WHO blood safety expert Dr Oscar Barreneche said there is a high demand and low stock
of blood available for transfusion, partly due to a local belief that donating blood
weakens the donor.
This has prompted the emergence of professional blood donors, which Barreneche said
was a worrying trend because the people who are so desperate that they sell their
own blood are also likely to be in poor health.
"To buy blood is not safe, because people who sell the blood are people who
are more likely to be infected with HIV," he said.

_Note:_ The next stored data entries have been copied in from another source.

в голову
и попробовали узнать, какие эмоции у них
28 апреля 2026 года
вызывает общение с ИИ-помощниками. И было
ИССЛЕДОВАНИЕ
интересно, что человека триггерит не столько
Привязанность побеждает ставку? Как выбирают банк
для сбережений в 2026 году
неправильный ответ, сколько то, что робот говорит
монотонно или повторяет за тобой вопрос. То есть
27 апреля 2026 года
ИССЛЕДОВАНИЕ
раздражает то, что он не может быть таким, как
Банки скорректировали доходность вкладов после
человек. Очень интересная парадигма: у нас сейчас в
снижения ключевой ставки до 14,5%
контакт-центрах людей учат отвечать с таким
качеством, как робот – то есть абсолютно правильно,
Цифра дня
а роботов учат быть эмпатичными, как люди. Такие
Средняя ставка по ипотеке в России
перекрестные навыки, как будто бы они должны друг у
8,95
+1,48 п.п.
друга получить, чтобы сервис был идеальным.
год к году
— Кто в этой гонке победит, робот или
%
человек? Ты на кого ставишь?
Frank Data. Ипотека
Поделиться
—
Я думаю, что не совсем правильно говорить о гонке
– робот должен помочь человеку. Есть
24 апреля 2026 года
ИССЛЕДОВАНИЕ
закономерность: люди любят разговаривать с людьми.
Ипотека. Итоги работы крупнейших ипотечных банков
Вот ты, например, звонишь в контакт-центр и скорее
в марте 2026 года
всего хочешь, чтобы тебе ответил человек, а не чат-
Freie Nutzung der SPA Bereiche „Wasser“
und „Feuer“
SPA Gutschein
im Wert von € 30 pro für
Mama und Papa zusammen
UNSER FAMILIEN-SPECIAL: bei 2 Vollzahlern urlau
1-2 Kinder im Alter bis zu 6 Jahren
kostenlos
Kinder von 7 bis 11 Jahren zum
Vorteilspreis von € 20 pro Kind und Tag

He told the Post it was difficult for doctors to prevent the practice because most
of the donors are presented to medical staff as a member of the patient's family
doing a good turn for a relative.
"They tell us they are family of the patient, but actually they have been paid,"
Barreneche said the deal is usually negotiated outside the hospital so there is no
way of knowing if the donor is legitimate or not.
Nhem Thourk, a Director of the National Blood Transfusion Center, said the Ministry
of Health banned the sale of blood in 1991. But he said a chronic shortage of blood
available for transfusion meant doctors turned a blind eye.
He said the NBTC needed to collect at least 500 units of blood a month, but only
managed to collect 20 to 30 percent of that.
The balance is made up of donations from patients' families.
But he said in about half the cases in which a blood transfusion was needed no-one
in the family would give blood; instead they offered a professional donor, which
puts the doctors in an awkward position.
"How can the doctor say no? Even if we recognize the professional donor?"
Barreneche said donors can earn on average between 20,000 riel ($5) and $50 depending
on the family of the patient and the patient's condition.
Nhanh Broh is a regular blood donor. He said he came to Phnom Penh from Kampong Thom
after the election in 1998 to find work laboring, but a shortage of employment meant
he has eked out a living between jobs by selling his blood.
He said he had given blood more than 30 times. It made him feel dizzy and weak, but
he was desperate.
"I have no choice; I have no money and only sell blood for the cash," he
"I know I am weakened, but I was told that three hours after donating blood
it will be automatically produced again.
"When people like us want to sell blood we just go near the National Blood Transfusion
Center and look for a customer."
The way the system is supposed to work is that a relative of a person who needs a
transfusion donates blood to the NBTC. In exchange the family gets blood from the
center which is screened for HIV, syphilis and hepatitis B and C.
But when family are unwilling to give blood, they turn to people like Broh who provide
blood directly to the patient unchecked.
Experts say there is great risk of disease by paying someone off the street for their
blood. Cambodia has the highest incidence of HIV among blood donations in Southeast
Asia and the Pacific Region, according to the NTBC.
As for any risk to donors from giving blood, Thourk said healthy adults can donate
blood four times a year safely but more than that is not advised.
"When people give blood several times a year they are putting themselves at
risk," he said.
"We should not ignore people selling blood, but we need to educate the families
of patients to understand how to find safe blood."